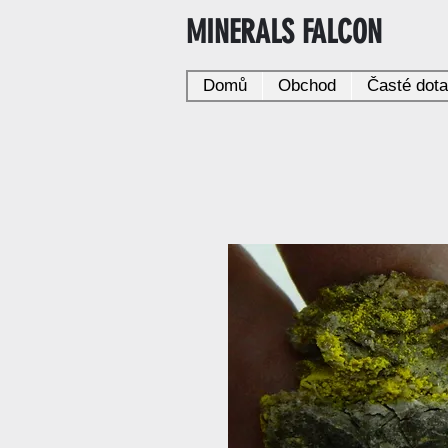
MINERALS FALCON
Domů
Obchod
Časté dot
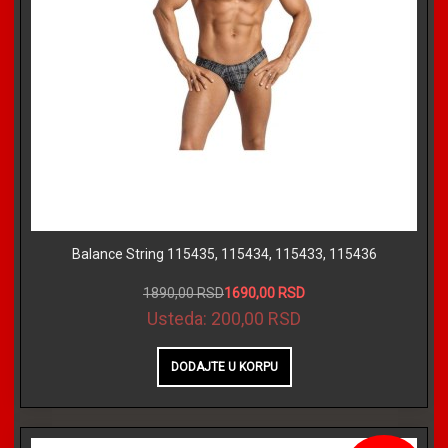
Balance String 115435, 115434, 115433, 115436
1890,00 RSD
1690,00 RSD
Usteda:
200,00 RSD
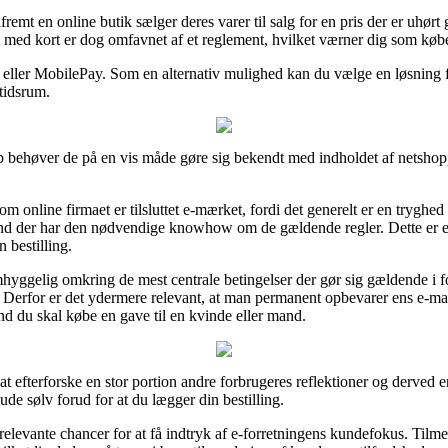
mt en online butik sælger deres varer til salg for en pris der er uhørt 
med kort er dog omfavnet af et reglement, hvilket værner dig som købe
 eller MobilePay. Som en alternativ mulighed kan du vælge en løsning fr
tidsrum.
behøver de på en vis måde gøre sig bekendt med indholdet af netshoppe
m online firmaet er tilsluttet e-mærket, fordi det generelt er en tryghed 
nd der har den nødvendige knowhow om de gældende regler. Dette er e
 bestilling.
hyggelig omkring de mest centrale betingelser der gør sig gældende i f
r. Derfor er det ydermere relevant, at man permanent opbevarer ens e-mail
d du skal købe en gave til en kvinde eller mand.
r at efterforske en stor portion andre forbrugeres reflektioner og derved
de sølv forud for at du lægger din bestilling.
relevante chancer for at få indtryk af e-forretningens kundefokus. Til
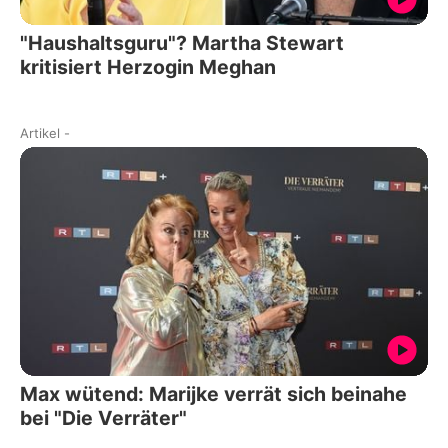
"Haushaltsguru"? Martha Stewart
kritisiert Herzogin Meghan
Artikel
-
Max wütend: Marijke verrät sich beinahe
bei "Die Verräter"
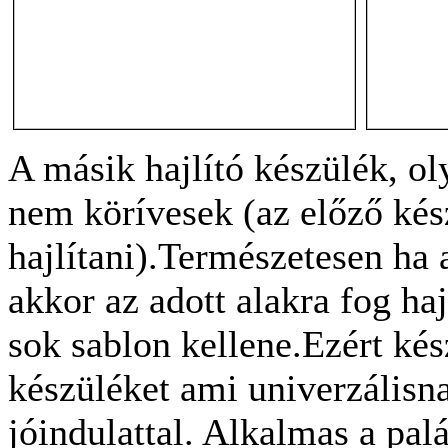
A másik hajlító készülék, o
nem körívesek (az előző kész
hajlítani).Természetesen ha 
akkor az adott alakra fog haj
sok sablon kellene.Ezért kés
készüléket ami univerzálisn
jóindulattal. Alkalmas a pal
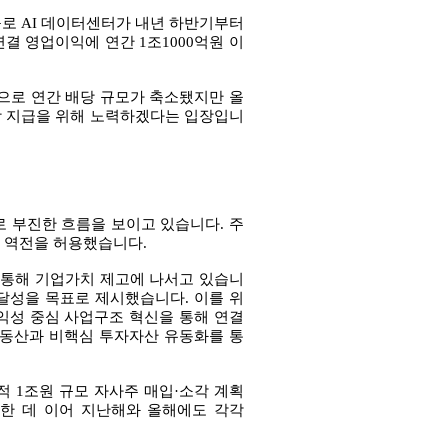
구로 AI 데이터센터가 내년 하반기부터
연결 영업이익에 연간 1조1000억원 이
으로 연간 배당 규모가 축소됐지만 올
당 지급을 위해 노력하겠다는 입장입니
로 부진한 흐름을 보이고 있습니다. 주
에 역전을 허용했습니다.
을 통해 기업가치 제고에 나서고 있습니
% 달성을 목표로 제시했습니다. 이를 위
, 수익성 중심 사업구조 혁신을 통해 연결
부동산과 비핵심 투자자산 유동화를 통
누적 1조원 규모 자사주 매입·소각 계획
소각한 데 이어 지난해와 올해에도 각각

* * *

Taking the line that contains "로 부진한 흐름을 보이고 있습니다. 주" as the first, reproduce every line through the end of the entries exactly.

--- Reply ---
로 부진한 흐름을 보이고 있습니다. 주
에 역전을 허용했습니다.
을 통해 기업가치 제고에 나서고 있습니
% 달성을 목표로 제시했습니다. 이를 위
, 수익성 중심 사업구조 혁신을 통해 연결
부동산과 비핵심 투자자산 유동화를 통
누적 1조원 규모 자사주 매입·소각 계획
소각한 데 이어 지난해와 올해에도 각각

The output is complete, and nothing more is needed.